Guido was born in the Military Hospital of Buenos Aires on 26th June 1978 and, according to witnesses’ accounts, only spent five hours with his mother before she was taken away to a clandestine detention centre in La Plata. Two months later she was murdered and her body given back to the family.

“This is for all those who still say ‘stop’, who doubt our cause, who pretend that we should forget as if nothing had happened. Much is left to do – other grandmothers should be allowed to feel what I do today,” declared Estela in a press conference. Estela was awarded the Mary Hatwood Futrell Human and Trade Union Rights Award in 2004 by Education International, in recognition of her exemplary action to defend human rights in Argentina, leading the cause of the Abuelas de la Plaza de Mayo and demanding justice for the disappeared children during the Videla dictatorship.

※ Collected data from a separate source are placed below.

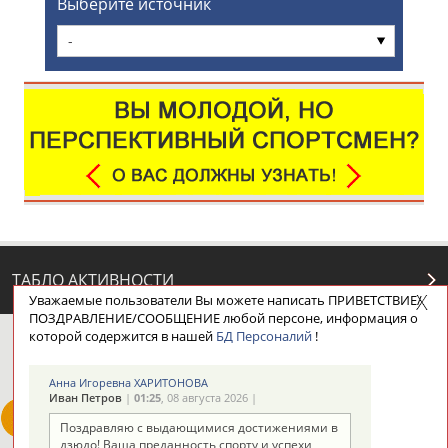
Выберите источник
-
ТАБЛО АКТИВНОСТИ
Уважаемые пользователи Вы можете написать ПРИВЕТСТВИЕ/
ПОЗДРАВЛЕНИЕ/СООБЩЕНИЕ любой персоне, информация о
которой содержится в нашей
БД Персоналий
!
ЦЕЛИ ПРОЕКТА
КОНТАКТЫ
НАШИ КНОПКИ
РЕКЛАМА
Анна Игоревна ХАРИТОНОВА
Иван Петров
|
01:25
, 08 августа 2026 |
Поздравляю с выдающимися достижениями в
дзюдо! Ваша преданность спорту и успехи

According to the Abuelas, Guido Carlotto is the 114th recovered grandchild. An estimated 500 babies were taken from their parents while they were held in clandestine detention centres during the 1976-83 military dictatorship. Some, including Guido Carlotto, were born in captivity, while others were infants when their parents were kidnapped.

The Abuelas have gained plaudits worldwide for their efforts to recover the identity of the missing grandchildren, including five nominations for the Nobel Peace Prize.